Closed Bug 936222 Opened 11 years ago Closed 10 years ago

nextSlave should take into account retries and spot instances

Categories

(Release Engineering :: General, defect, P2)

x86_64
Linux
defect

Tracking

(Not tracked)

RESOLVED FIXED

People

(Reporter: catlee, Assigned: catlee)

References

Details

Attachments

(4 files)

Jobs running on spot instances can be killed at any time. Thanks to Ben's recent buildbot changes, all of these should be automatically retried. Ideally we want any retried jobs to end up on ondemand instances where they're more likely to finish.

Probably the best place for this is nextSlave functions for buildbot.
Assignee: nobody → catlee
Priority: -- → P2
I'm going to be cleaning up the nextSlave functions in buildbotcustom. I don't think we need the fast/slow distinction anymore, so I'm removing the regexes here.
Attachment #829354 - Flags: review?(rail)
Attachment #829354 - Flags: review?(rail) → review+
Attachment #829354 - Flags: checked-in+
in production
Attachment #831038 - Flags: review?(rail)
Comment on attachment 831038 [details] [diff] [review]
remove old nextSlave functions

lgtm and passes test-masters
Attachment #831038 - Flags: review?(rail) → review+
Attachment #831038 - Flags: checked-in+
in production
Don't be afraid!

There are a few major bits to this patch:

- safeNextSlave is a decorator that factors out some of the boiler plate for catching exceptions and returning random slaves in case something goes wrong in the real nextSlave function

- _getRetries is the scary piece. Its job is to find out if any of the pending requests for the given builder have been retried. It has to do some mildly scary stack walking to do the DB call, but other than that is pretty straightforward.

- _classifyAWSSlaves splits a list of slaves into three buckets: in-house, ondemand (AWS), and spot (AWS)

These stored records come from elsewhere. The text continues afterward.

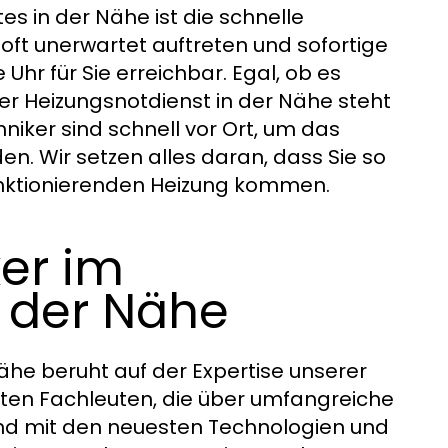
es in der Nähe ist die schnelle
oft unerwartet auftreten und sofortige
hr für Sie erreichbar. Egal, ob es
er Heizungsnotdienst in der Nähe steht
niker sind schnell vor Ort, um das
en. Wir setzen alles daran, dass Sie so
funktionierenden Heizung kommen.
er im
n der Nähe
ähe beruht auf der Expertise unserer
rten Fachleuten, die über umfangreiche
ind mit den neuesten Technologien und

- _nextAWSSlave is what pulls these together. We always want to run on in-house slaves if available. After that, our behaviour depends on if there are previous retries for this builder, and if we have a aws_wait timeout configured. If we have retries, then we won't run on spot instances. If aws_wait is set, then we'll wait up to that many seconds for an in-house slave to pick up the job.

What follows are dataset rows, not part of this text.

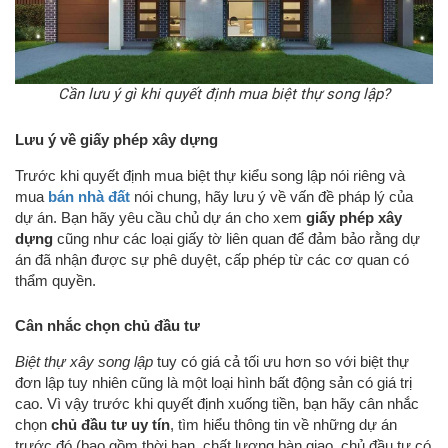
Cần lưu ý gì khi quyết định mua biệt thự song lập?
Lưu ý về giấy phép xây dựng
Trước khi quyết định mua biệt thự kiểu song lập nói riêng và
mua
bán nhà đất
nói chung, hãy lưu ý về vấn đề pháp lý của
dự án. Bạn hãy yêu cầu chủ dự án cho xem
giấy phép xây
dựng
cũng như các loại giấy tờ liên quan để đảm bảo rằng dự
án đã nhận được sự phê duyệt, cấp phép từ các cơ quan có
thẩm quyền.
Cân nhắc chọn chủ đầu tư
Biệt thự xây song lập
tuy có giá cả tối ưu hơn so với biệt thự
đơn lập tuy nhiên cũng là một loại hình bất động sản có giá trị
cao. Vì vậy trước khi quyết định xuống tiền, bạn hãy cân nhắc
chọn
chủ đầu tư uy tín
, tìm hiểu thông tin về những dự án
trước đó (bao gồm thời hạn, chất lượng bàn giao, chủ đầu tư có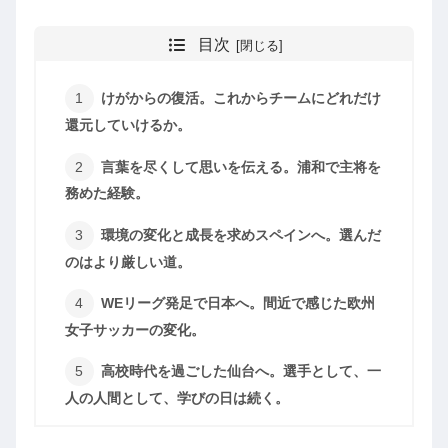
目次
けがからの復活。これからチームにどれだけ
還元していけるか。
言葉を尽くして思いを伝える。浦和で主将を
務めた経験。
環境の変化と成長を求めスペインへ。選んだ
のはより厳しい道。
WEリーグ発足で日本へ。間近で感じた欧州
女子サッカーの変化。
高校時代を過ごした仙台へ。選手として、一
人の人間として、学びの日は続く。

Most of the build builders can use _nextAWSSlave that waits for in-house machines and sorts by which slaves have most recently done the job.

Test builders can use _nextAWSSlave that doesn't wait for in-house machines and doesn't do slave sorting.
Attachment #8341230 - Flags: review?(rail)
Attachment #8341230 - Flags: review?(nthomas)
Comment on attachment 8341230 [details] [diff] [review]
spot-buildbotcustom.diff

ship it!
Attachment #8341230 - Flags: review?(rail) → review+
Sorry for the delay in reviewing, I'm aiming to get it done in the next day.
Comment on attachment 8341230 [details] [diff] [review]
spot-buildbotcustom.diff

Review of attachment 8341230 [details] [diff] [review]:
-----------------------------------------------------------------

::: misc.py
@@ +278,5 @@
> +def _getRetries(builder):
> +    """Returns the pending build requests for this builder and the number of
> +    previous builds for these build requests."""
> +    frame = inspect.currentframe()
> +    # Walk up the stack until we find 't'

Which is a db transaction object ? A little more commentary would be great.

@@ +296,5 @@
> +    # Figure out if any of these requests have been retried
> +    # Do this by looking for existing builds corresponding to these
> +    # requests
> +    q = "SELECT count(*) FROM builds WHERE brid IN " + \
> +        builder.db.parmlist(len(request_ids))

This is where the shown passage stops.